I've kept my diet relatively clean, though items that should be treats became too familiar. I've continued my Sunday food prep, my daily coolers, my food-routines, if you will, but the 'after-hours' has gotten progressively lax. Being transparent here, I either don't eat nearly enough, or I eat too much. My weight is up about 5 lbs. It's not huge, but it is one more brick on my back. My clothes all still fit, albeit a bit snug, lol. And when I was finally cleared to return to lower body and cardio work two weeks ago - what'd I do? Nothing.
I know, I know-know-know, that if I drag my a$$ to the gym I will feel better. I know the psychology of exercise and clean eating. But I can't drag my freaking a$$ to the gym. Pathetic, yes? I have, to be clear, done a few cardio sessions, and I have done a couple spin classes, but regular cardio hasn't been happening. When my heart-rate monitor tells me there is only one or two sessions per week logged, I get sad again, part of me wondering what the hell is the point?

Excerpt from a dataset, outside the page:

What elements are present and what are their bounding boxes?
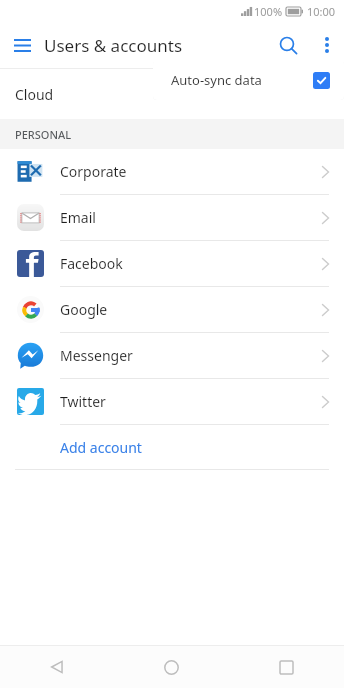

Some might say I should probably have waited to make this post until I'm on the other side of this pit - but going back to the heart of this blog, the purpose of sharing my journey is to (hello) share my journey. I've fought injury induced depression before - fought and won. And I will do it again. I'm taking steps - slow and steady, and I'm rethinking goals and revisiting dreams. I don't know how long I'll be here in the shade, but I will step out into the sunshine again. Life is all about growth and even through this seemingly emotionally barren time, I am growing.